Sunday, May 31, 2015

Will There Be Justice for Hughes?

In a monstrous (but sadly not atypical) act of injustice at its April meeting, the State Board of Education denied the Hughes School District access to the recently created Act 60 waiver, despite the fact that the district is not in academic, fiscal, or facilities distress. Instead, the Board voted to consolidate the small, rural, mostly black school district with the 6,000 student district of West Memphis, 30 miles away.

The Hughes School District has filed an appeal of the State Board of Education’s decision in St. Francis County Circuit Court. A hearing has been set for 10:00 a.m. on June 8 in the St. Francis County Courthouse.

According to attorney James Valley, the complaint challenges the consolidation on a number of grounds.  First, the Arkansas Department of Education’s own records showed that the district had 354 students, which is above the statutory minimum of 350 students. 

The lawsuit also challenges the Arkansas Department of Education’s decision to continue to classify the district as being fiscally distressed and using that designation as a reason to deny it a waiver from the 350-student minimum that is now allowed by state law. In the complaint, the Hughes School District points out that its balance has grown over the past three years from approximately $500,000 to almost $1.5 million. The district is also likely to get back about $250,000 being held in escrow since it recently was vindicated in court against three claims of discrimination from former employees and won part of its appeal to the 8th Circuit Court of Appeals in St. Louis, MO.

Additionally, the district points out it has been held to a different standard than other districts. The ADE and the State Board of Education said the district failed to have a “clean audit,” which meant it remained fiscally distressed. However, the ADE and SBE released Western Yell County, Brinkley, Alpena, and Hermitage from fiscal distress status in spite of the fact that the districts did not have clean audits.
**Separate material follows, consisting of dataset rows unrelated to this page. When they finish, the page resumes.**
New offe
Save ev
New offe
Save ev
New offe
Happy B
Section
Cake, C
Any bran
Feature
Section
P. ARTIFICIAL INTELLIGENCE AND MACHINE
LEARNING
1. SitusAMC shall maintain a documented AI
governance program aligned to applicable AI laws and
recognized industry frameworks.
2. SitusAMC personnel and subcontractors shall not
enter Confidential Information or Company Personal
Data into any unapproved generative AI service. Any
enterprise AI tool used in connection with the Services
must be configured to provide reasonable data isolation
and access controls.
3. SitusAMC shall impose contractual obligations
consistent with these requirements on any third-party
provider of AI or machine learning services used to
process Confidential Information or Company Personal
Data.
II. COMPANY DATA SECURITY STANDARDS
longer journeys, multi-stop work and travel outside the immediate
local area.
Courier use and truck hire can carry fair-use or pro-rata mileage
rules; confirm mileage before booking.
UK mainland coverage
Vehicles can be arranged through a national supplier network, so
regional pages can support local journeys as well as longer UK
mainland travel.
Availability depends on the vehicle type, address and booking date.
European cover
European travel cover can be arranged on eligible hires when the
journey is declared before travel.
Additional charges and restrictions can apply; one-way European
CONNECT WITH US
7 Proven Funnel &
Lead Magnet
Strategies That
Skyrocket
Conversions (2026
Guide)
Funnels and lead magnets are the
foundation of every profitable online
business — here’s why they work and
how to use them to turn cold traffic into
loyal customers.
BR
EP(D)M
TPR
Finally, the petition points out that Act 377 of 2015, which allowed for waivers, had an emergency clause, which could only have affected the Hughes School District since it was the only district on this year’s consolidation list.  Representative Charlotte Douglas testified to the State Board of Education that she asked that the emergency clause be added so that it could save Hughes. 

Hughes School District Attorney James Valley denounced the decision by the Arkansas Department of Education and the State Board. He said, “The Arkansas Department of Education and the State Board of Education have acted in dubious fashion in their zeal to take over and shut down as many public school districts as they can.  Hughes should not have been on the consolidation list because the ADE’s own record show it had 354 students. Additionally, the department forced the district to drop students from the roll when It should not have done so.”
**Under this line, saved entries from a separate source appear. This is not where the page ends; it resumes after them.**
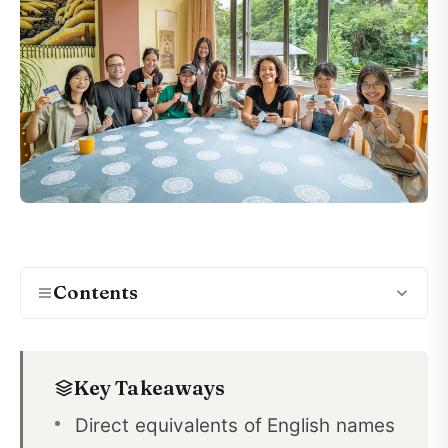
Contents
English versus Chinese names
01
Key Takeaways
Chinese names
02
Direct equivalents of English names
Chinese transliterations of English names
03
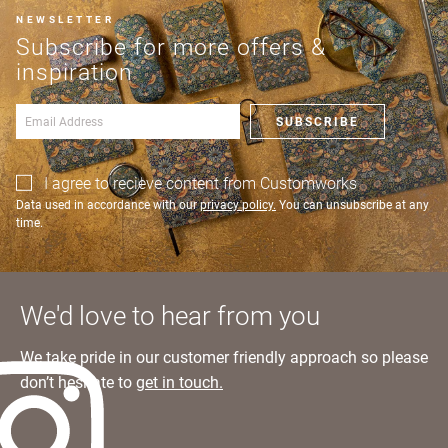
and returns?
an account?
NEWSLETTER
Learn more
SIGN IN
Subscribe for more offers &
inspiration
SUBSCRIBE
I agree to recieve content from Customworks
Data used in accordance with our
privacy policy.
You can unsubscribe at any
time.
We'd love to hear from you
We take pride in our customer friendly approach so please
don’t hesitate to
get in touch.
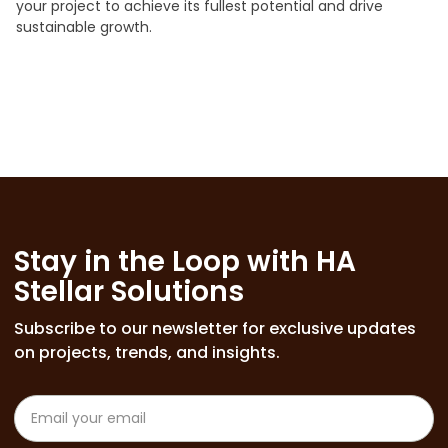
your project to achieve its fullest potential and drive
sustainable growth.
Stay in the Loop with HA
Stellar Solutions
Subscribe to our newsletter for exclusive updates
on projects, trends, and insights.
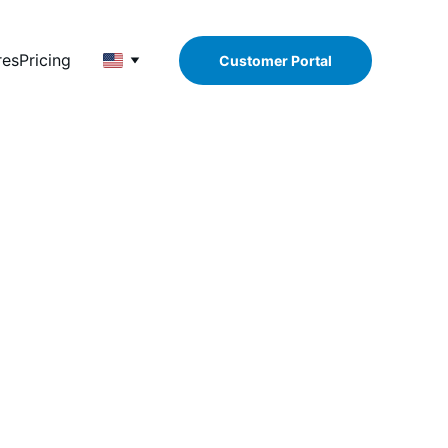
res
Pricing
Customer Portal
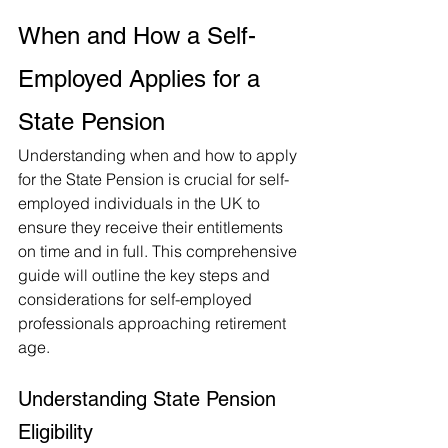
When and How a Self-
Employed Applies for a 
State Pension
Understanding when and how to apply 
for the State Pension is crucial for self-
employed individuals in the UK to 
ensure they receive their entitlements 
on time and in full. This comprehensive 
guide will outline the key steps and 
considerations for self-employed 
professionals approaching retirement 
age.
Understanding State Pension 
Eligibility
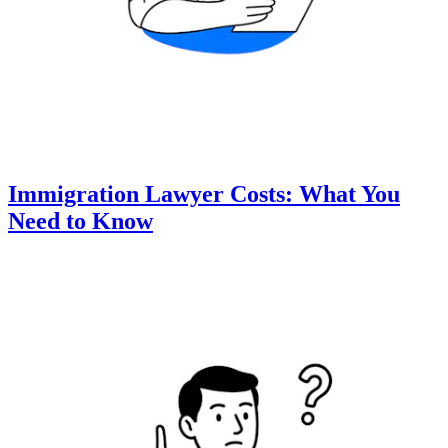
Immigration Lawyer Costs: What You
Need to Know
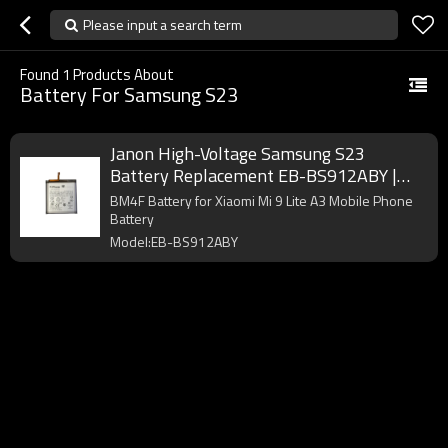
Please input a search term
Found
1
Products About
Battery For Samsung S23
Janon High-Voltage Samsung S23
Battery Replacement EB-BS912ABY |
3900mAh 4.48V Pure Cobalt Factory
BM4F Battery for Xiaomi Mi 9 Lite A3 Mobile Phone
Battery
Model:EB-BS912ABY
Valley added, “It seems that the district was only kept in fiscal distress because there was a coordinated plan to make sure Hughes was shut down. At least four other districts in the last two years have been released from fiscal distress despite having audits that were similar to Hughes’s. In fact, Hughes is probably in better financial shape than most of the small school districts in the state and many of the larger ones. On the fiscal distress issue, the ADE is at best inconsistent and making it up as they go along and at worst hypocritical and consciously seeking to decimate the Hughes community and its school district because it can’t pick leadership that it likes.”

Continuing, Valley said, “Finally, the SBE and ADE had testimony that it was the intent of the legislature to save Hughes by adding the emergency clause. If it had not been, there would have been no need for an emergency clause on Act 377 because Hughes was the only district on the consolidation list subject to immediate closure. It is my hope that the court will put a halt to these arbitrary and capricious actions that clearly are motivated by something other than the law and the children in the Hughes School District.”

West Memphis school officials have said they plan to immediately close the Hughes campus and bus the students (pre-K through 12th grade) to various campuses in the city of West Memphis, a daily journey of at least 30 miles. 

If ever there was a case that illustrates the bias of those in power against small/poor/rural/black, this is it. Listed among the state's most rapidly improving districts academically, with a strong and growing financial balance, with excellent leadership, and with strong community support, Hughes deserves a second look both by the court and by the State Board. Will there be justice for Hughes?